096 Advanced

096 — Recursive Descent Parser

Functional Programming

Tutorial Video

Text description (accessibility)

This video demonstrates the "096 — Recursive Descent Parser" functional Rust example. Difficulty level: Advanced. Key concepts covered: Functional Programming. Parse arithmetic expressions with addition and multiplication into an AST, respecting operator precedence (`*` binds tighter than `+`). Key difference from OCaml: | Aspect | Rust | OCaml |

Tutorial

The Problem

Parse arithmetic expressions with addition and multiplication into an AST, respecting operator precedence (* binds tighter than +).
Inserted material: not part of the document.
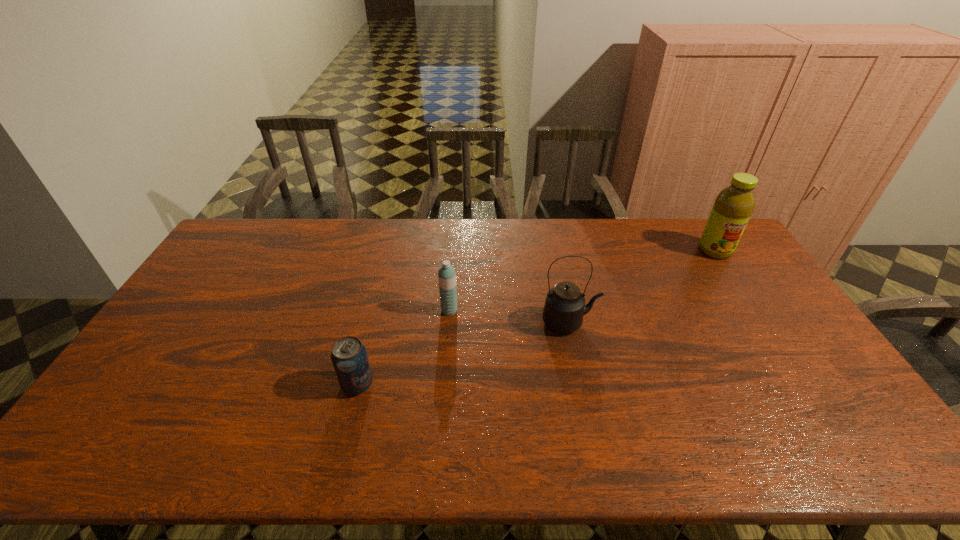 Find the location of a particular element. object identified as the third closest to the fruit juice is located at coordinates (349, 357).

Find the location of a particular element. Image resolution: width=960 pixels, height=540 pixels. free space that satisfies the following two spatial constraints: 1. on the back side of the third object from right to left; 2. on the right side of the nearest object is located at coordinates (376, 310).

I want to click on free space that satisfies the following two spatial constraints: 1. spout on the kettle; 2. on the front side of the leftmost object, so click(583, 384).

The image size is (960, 540). Find the location of `free location that satisfies the following two spatial constraints: 1. on the back side of the second shortest object; 2. on the left side of the nearest object`. free location that satisfies the following two spatial constraints: 1. on the back side of the second shortest object; 2. on the left side of the nearest object is located at coordinates (376, 310).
Implement a three-function recursive descent parser (parse_expr, parse_term, parse_atom) on a token slice, returning (Expr, remaining_tokens). Compare with OCaml's mutually recursive and-joined functions.

🎯 Learning Outcomes

• Represent ASTs with recursive enums Expr::Num | Add(Box<Expr>, Box<Expr>) | Mul(...)
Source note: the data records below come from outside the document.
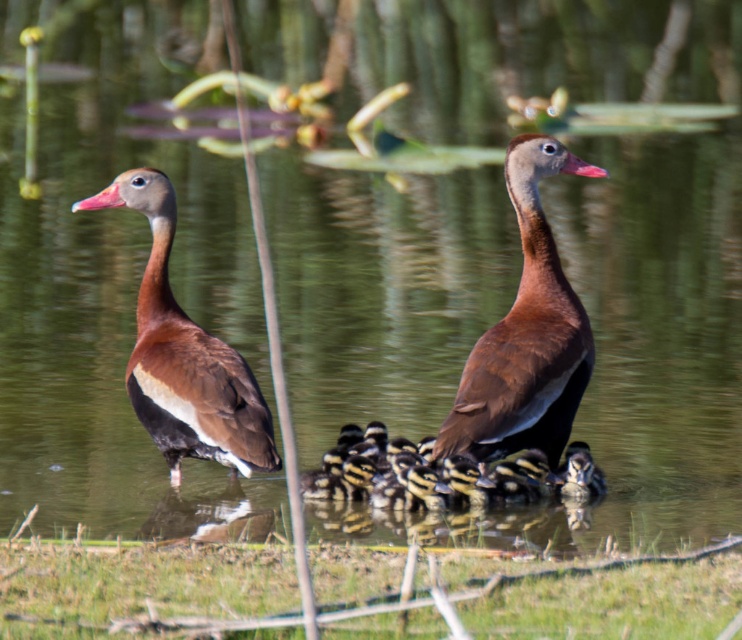 Can you confirm if brown matte duck at center is thinner than brown matte duck at left?

Yes, brown matte duck at center is thinner than brown matte duck at left.

Which is above, brown matte duck at center or brown matte duck at left?

Positioned higher is brown matte duck at center.

Measure the distance between point (531, 145) and camera.

A distance of 5.07 meters exists between point (531, 145) and camera.

Identify the location of brown matte duck at center. 525,333.

Is point (470, 362) closer to camera compared to point (326, 468)?

That is True.

Is brown matte duck at center below yellow-black striped ducklings at center?

Incorrect, brown matte duck at center is not positioned below yellow-black striped ducklings at center.

Who is more forward, (x=562, y=355) or (x=390, y=493)?

Point (x=562, y=355)

In order to click on brown matte duck at center in this screenshot , I will do `click(525, 333)`.

Is green grass at lower center bigger than brown matte duck at left?

Actually, green grass at lower center might be smaller than brown matte duck at left.

Is green grass at lower center positioned behind brown matte duck at left?

No, green grass at lower center is closer to the viewer.

Describe the element at coordinates (528, 593) in the screenshot. I see `green grass at lower center` at that location.

The image size is (742, 640). I want to click on green grass at lower center, so (x=528, y=593).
• Use slice.split_first() to consume one token at a time without mutation

• Return (Expr, &[&str]) — the parsed subtree plus the unconsumed token slice

• Apply lifetime annotations 'a to express that the returned slice borrows the input

• Map Rust's separate function definitions to OCaml's let rec … and … mutual recursion

• Understand how operator precedence is encoded in the call hierarchy

Code Example

fn parse_expr<'a>(tokens: &'a [&str]) -> Result<(Expr, &'a [&str]), String> {
    let (left, rest) = parse_term(tokens)?;
    if let Some(("+", rest)) = rest.split_first() {
        let (right, rest) = parse_expr(rest)?;
        Ok((Expr::Add(Box::new(left), Box::new(right)), rest))
    } else { Ok((left, rest)) }
}

type expr = Num of int | Add of expr * expr | Mul of expr * expr

let rec parse_expr tokens = 
  let left, rest = parse_term tokens in
  match rest with
  | "+" :: rest' -> let right, rest'' = parse_expr rest' in (Add (left, right), rest'')
  | _ -> (left, rest)
and parse_term tokens =
  let left, rest = parse_atom tokens in
  match rest with
  | "*" :: rest' -> let right, rest'' = parse_term rest' in (Mul (left, right), rest'')
  | _ -> (left, rest)

Key Differences

Aspect	Rust	OCaml
Token consumption	`slice.split_first()`	List pattern `token :: rest`
Mutual recursion	Separate `fn` definitions	`let rec … and …`
Error handling	`Result<…, String>`	`failwith` exception
Remaining tokens	`&'a [&'a str]` with lifetime	`string list` (by value)
AST node allocation	`Box::new(left)`	Native recursive type
Precedence encoding	Call hierarchy	Same call hierarchy

The call hierarchy encodes precedence: parse_expr calls parse_term, which calls parse_atom. Higher-priority operators are parsed deeper in the call stack — multiplication is resolved before addition because parse_term is called from parse_expr.

OCaml Approach

OCaml uses let rec parse_expr tokens = … and parse_term tokens = … and parse_atom = … for mutually recursive functions. Pattern matching on "+" :: rest' consumes tokens from the list. The list-based approach is natural in OCaml — cons :: deconstruction maps directly to the recursive descent pattern. The eval function is a separate catamorphism over the expr AST.

Full Source

#![allow(clippy::all)]
//! # Simple Recursive Descent Parser
//!
//! Parse arithmetic expressions into an AST with correct precedence.
//! OCaml's mutual recursion with `and` maps to Rust functions calling each other.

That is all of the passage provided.